En pratique, retenez ceci : un passage annuel est le minimum légal absolu, et deux passages restent la référence de prudence pour un chauffage bois utilisé quotidiennement — c'est aussi ce que stipulent noir sur blanc de nombreux contrats d'assurance habitation. La charge en revient à l'occupant du logement : le locataire en location classique, sauf clause contraire du bail.
Le jour du sinistre : ce que fait vraiment l'assureur
Non, l'absence de certificat ne « annule » pas votre contrat — mais elle vous place en position de faiblesse. Après un feu de cheminée ou un incendie parti du conduit, l'expert mandaté demande systématiquement le certificat de ramonage. S'il n'existe pas :
- l'assureur peut retenir une négligence de l'assuré et appliquer une réduction d'indemnité, parfois sévère ;
- si le conduit n'a manifestement jamais été entretenu, le refus de prise en charge est possible ;
- en location saisonnière — un cas très concret dans la Bretagne romantique, où gîtes et chambres d'hôtes se comptent par dizaines — la responsabilité du loueur peut être engagée envers ses hôtes.

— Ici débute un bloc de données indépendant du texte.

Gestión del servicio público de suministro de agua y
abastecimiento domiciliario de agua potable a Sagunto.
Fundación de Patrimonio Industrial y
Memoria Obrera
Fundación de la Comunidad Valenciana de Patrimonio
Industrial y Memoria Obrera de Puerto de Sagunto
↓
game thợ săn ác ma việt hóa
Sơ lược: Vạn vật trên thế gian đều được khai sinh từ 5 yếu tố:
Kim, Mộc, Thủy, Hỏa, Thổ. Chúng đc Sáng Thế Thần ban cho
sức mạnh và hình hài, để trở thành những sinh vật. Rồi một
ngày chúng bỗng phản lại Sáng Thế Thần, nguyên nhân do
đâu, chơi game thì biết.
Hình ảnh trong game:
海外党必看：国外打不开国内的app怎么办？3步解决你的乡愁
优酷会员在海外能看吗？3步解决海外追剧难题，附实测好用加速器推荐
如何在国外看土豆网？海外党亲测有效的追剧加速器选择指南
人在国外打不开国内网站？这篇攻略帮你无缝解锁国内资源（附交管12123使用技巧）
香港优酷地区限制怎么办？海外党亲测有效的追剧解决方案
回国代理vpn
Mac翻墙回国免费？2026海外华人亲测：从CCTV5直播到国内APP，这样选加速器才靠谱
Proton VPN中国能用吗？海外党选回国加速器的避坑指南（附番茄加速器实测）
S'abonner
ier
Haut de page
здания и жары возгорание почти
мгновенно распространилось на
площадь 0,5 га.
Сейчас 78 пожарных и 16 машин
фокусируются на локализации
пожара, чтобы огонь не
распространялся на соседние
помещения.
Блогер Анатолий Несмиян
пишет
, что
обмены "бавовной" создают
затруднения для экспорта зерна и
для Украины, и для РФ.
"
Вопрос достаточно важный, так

Rapporté au patrimoine qu'il protège, un ramonage à 60-90 € par an est probablement l'assurance la moins chère que vous paierez.
Et l'amende dans tout ça ?
Le défaut de ramonage est une contravention qui peut atteindre la 3e classe, soit 450 €. Les verbalisations restent rares : le vrai risque n'est pas le procès-verbal, mais le feu de conduit — et le bras de fer avec l'assurance qui suit. La mise en conformité, elle, est simple : demandez votre devis pour votre poêle, votre cheminée ou votre insert, ou le conduit de votre chaudière, et calez un passage annuel à date fixe.
Questions fréquentes
Je n'allume ma cheminée que quelques soirs par an : suis-je concerné ?

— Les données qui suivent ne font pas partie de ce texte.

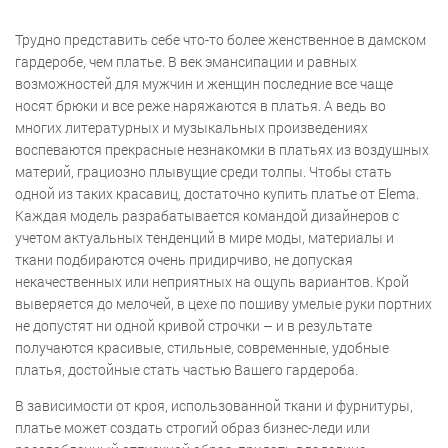
Трудно представить себе что-то более женственное в дамском
гардеробе, чем платье. В век эмансипации и равных
возможностей для мужчин и женщин последние все чаще
носят брюки и все реже наряжаются в платья. А ведь во
многих литературных и музыкальных произведениях
воспеваются прекрасные незнакомки в платьях из воздушных
материй, грациозно плывущие среди толпы. Чтобы стать
одной из таких красавиц, достаточно купить платье от Elema.
Каждая модель разрабатывается командой дизайнеров с
учетом актуальных тенденций в мире моды, материалы и
ткани подбираются очень придирчиво, не допуская
некачественных или неприятных на ощупь вариантов. Крой
выверяется до мелочей, в цехе по пошиву умелые руки портних
не допустят ни одной кривой строчки – и в результате
получаются красивые, стильные, современные, удобные
платья, достойные стать частью Вашего гардероба.
В зависимости от кроя, использованной ткани и фурнитуры,
платье может создать строгий образ бизнес-леди или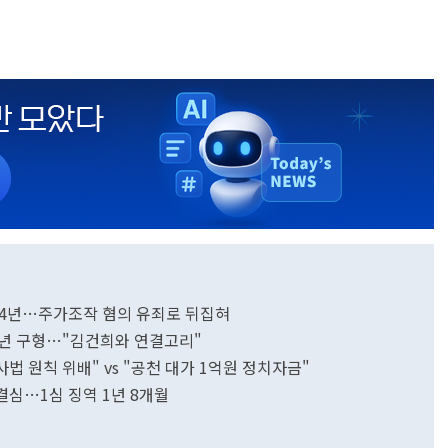
징역 4년…주가조작 혐의 유죄로 뒤집혀
 8년 구형…"김건희와 연결고리"
법 원칙 위배" vs "공천 대가 1억원 정치자금"
결심…1심 징역 1년 8개월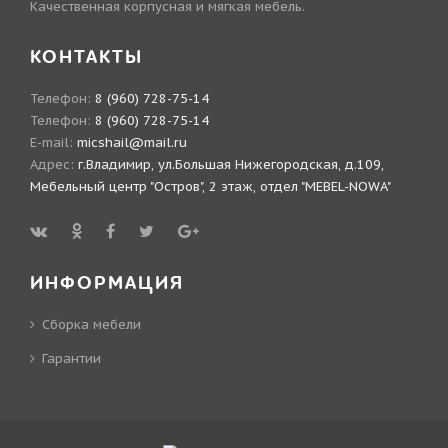
Качественная корпусная и мягкая мебель.
КОНТАКТЫ
Телефон:
8 (960) 728-75-14
Телефон:
8 (960) 728-75-14
E-mail:
micshail@mail.ru
Адрес:
г.Владимир, ул.Большая Нижегородская, д.109,
Мебельный центр "Остров", 2 этаж, отдел "MEBEL-NOWA"
ИНФОРМАЦИЯ
Сборка мебели
Гарантии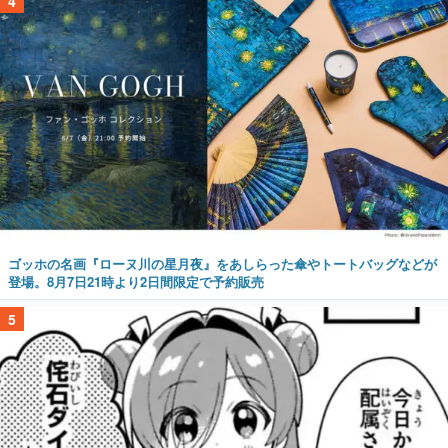
4
ゴッホの名画『ローヌ川の星月夜』をあしらった傘やトートバッグなどが
登場。8月7日21時より2日間限定で予約販売
5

Oui. Dès qu'un conduit dessert un appareil en état de marche, le ramonage annuel par un professionnel s'impose, quel que soit le nombre de flambées. Un conduit peu utilisé condense d'ailleurs davantage et s'encrasse à sa manière.
Qui paie le ramonage pour un gîte de la Bretagne romantique ?
Le ramonage incombe à l'occupant — mais en location saisonnière, c'est en pratique au propriétaire-loueur de le faire réaliser et d'archiver le certificat : c'est sa responsabilité qui serait engagée en cas de sinistre impliquant des vacanciers.
La bûche de ramonage vendue en grande surface suffit-elle ?
Non. Ce produit chimique est au mieux un complément d'entretien. Seul le ramonage mécanique réalisé par un professionnel qualifié, attesté par un certificat, répond à l'obligation légale et aux exigences de l'assureur.
Faut-il garder les anciens certificats ?
Conservez au moins les deux derniers : l'expert d'assurance demande généralement le certificat de l'année en cours, et parfois celui de l'année précédente pour vérifier la régularité de l'entretien.